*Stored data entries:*

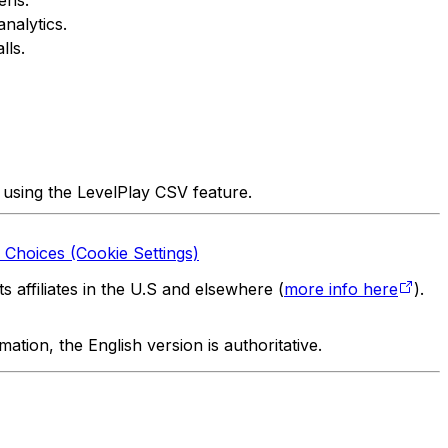
nalytics.
lls.
 using the LevelPlay CSV feature.
 Choices (Cookie Settings)
 affiliates in the U.S and elsewhere (
more info here
).
tion, the English version is authoritative.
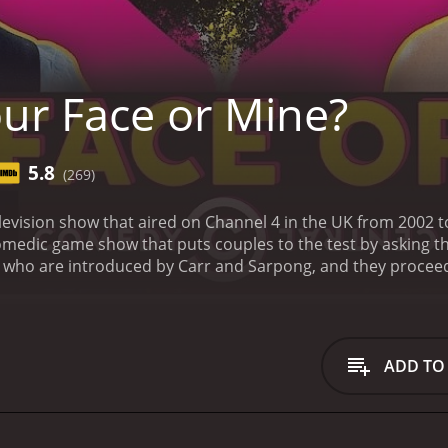
ur Face or Mine?
5.8
(269)
elevision show that aired on Channel 4 in the UK from 2002 
medic game show that puts couples to the test by asking th
e who are introduced by Carr and Sarpong, and they proceed
ses of their relationship. The questions are mostly light-he
eep the mood lively and upbeat throughout.
After the initi
wn pictures of various people and asked to rate their attract
 not random people but rather individuals the couple knows
ADD TO
of each person individually and has to agree on a score out 
 they are in guessing how their partner rated the person,
mple, the true entertainment value of the show comes from 
e couple and the hosts. Carr and Sarpong have excellent c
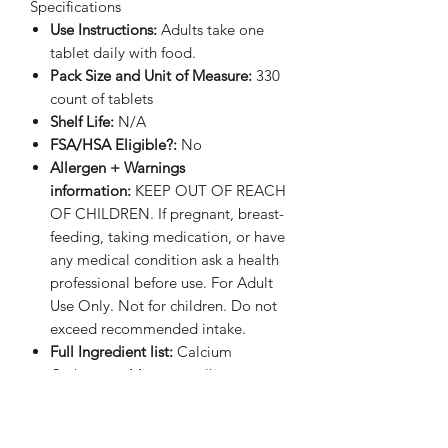
Specifications
Use Instructions:
Adults take one
tablet daily with food.
Pack Size and Unit of Measure:
330
count of tablets
Shelf Life:
N/A
FSA/HSA Eligible?:
No
Allergen + Warnings
information:
KEEP OUT OF REACH
OF CHILDREN. If pregnant, breast-
feeding, taking medication, or have
any medical condition ask a health
professional before use. For Adult
Use Only. Not for children. Do not
exceed recommended intake.
Full Ingredient list:
Calcium
Carbonate, Microcrystalline
Cellulose, Magnesium Oxide,
Ascorbic Acid, Croscarmellose
Sodium, Zinc Oxide, dl-Alpha-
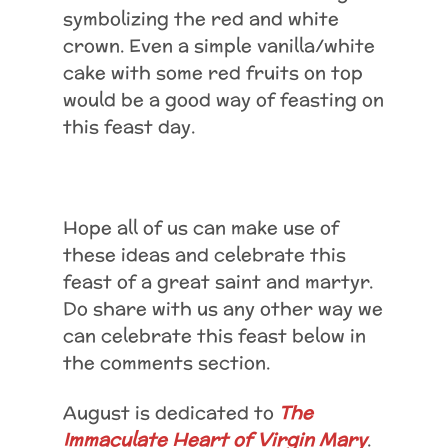
symbolizing the red and white
crown. Even a simple vanilla/white
cake with some red fruits on top
would be a good way of feasting on
this feast day.
Hope all of us can make use of
these ideas and celebrate this
feast of a great saint and martyr.
Do share with us any other way we
can celebrate this feast below in
the comments section.
August is dedicated to
The
Immaculate Heart of Virgin Mary
.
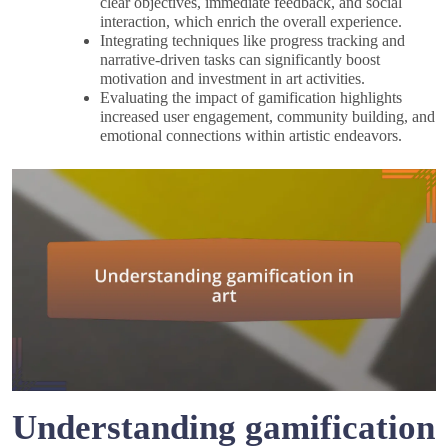
clear objectives, immediate feedback, and social
interaction, which enrich the overall experience.
Integrating techniques like progress tracking and
narrative-driven tasks can significantly boost
motivation and investment in art activities.
Evaluating the impact of gamification highlights
increased user engagement, community building, and
emotional connections within artistic endeavors.
Understanding gamification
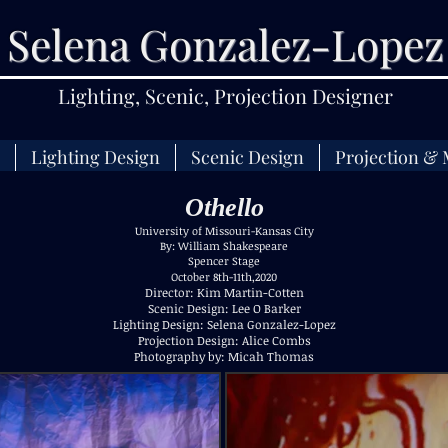
Selena Gonzalez-Lopez
Lighting, Scenic, Projection Designer
Lighting Design
Scenic Design
Projection & 
Othello
University of Missouri-Kansas City
By: William Shakespeare
Spencer Stage
October 8th-11th,2020
Director: Kim Martin-Cotten
Scenic Design: Lee O Barker
Lighting Design: Selena Gonzalez-Lopez
Projection Design: Alice Combs
Photography by: Micah Thomas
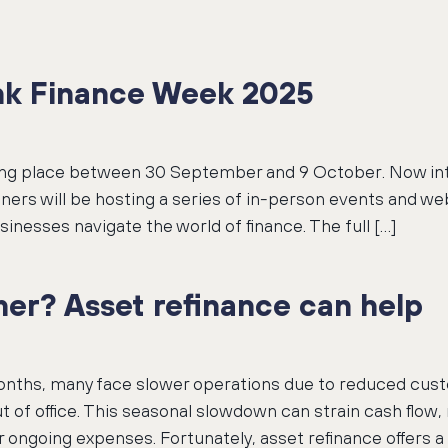
ank Finance Week 2025
ng place between 30 September and 9 October. Now into 
ers will be hosting a series of in-person events and we
sinesses navigate the world of finance. The full […]
er? Asset refinance can help
ths, many face slower operations due to reduced cust
t of office. This seasonal slowdown can strain cash flow,
 ongoing expenses. Fortunately, asset refinance offers a 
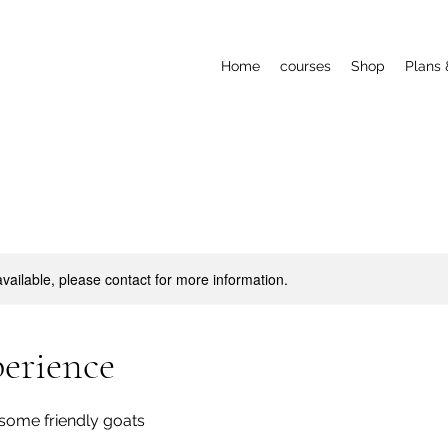
Home
courses
Shop
Plans 
available, please contact for more information.
erience
some friendly goats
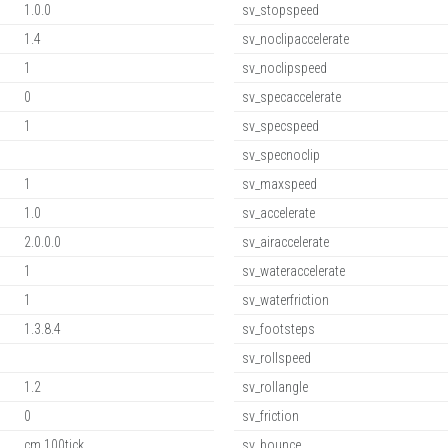
1.0.0
sv_stopspeed
1.4
sv_noclipaccelerate
1
sv_noclipspeed
0
sv_specaccelerate
1
sv_specspeed
sv_specnoclip
1
sv_maxspeed
1.0
sv_accelerate
2.0.0.0
sv_airaccelerate
1
sv_wateraccelerate
1
sv_waterfriction
1.3.8.4
sv_footsteps
sv_rollspeed
1.2
sv_rollangle
0
sv_friction
cm,100tick
sv_bounce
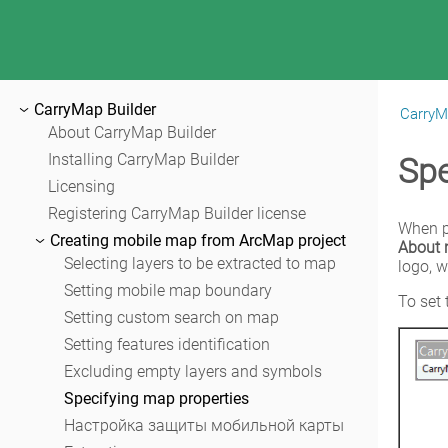
CarryMap Builder
CarryM
|
CarryMap Builder Help
About CarryMap Builder
Installing CarryMap Builder
Spe
Licensing
Registering CarryMap Builder license
Creating mobile map from ArcMap project
About
Selecting layers to be extracted to map
logo, w
Setting mobile map boundary
To set 
Setting custom search on map
Setting features identification
Excluding empty layers and symbols
Specifying map properties
Настройка защиты мобильной карты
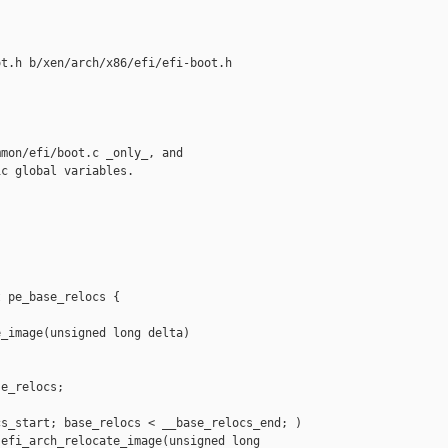
t.h b/xen/arch/x86/efi/efi-boot.h

mon/efi/boot.c _only_, and

c global variables.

*PROBLEM:*
Say how many lines of these records hold the string "refinance", giving the number and no other words.

*RESULT:*
2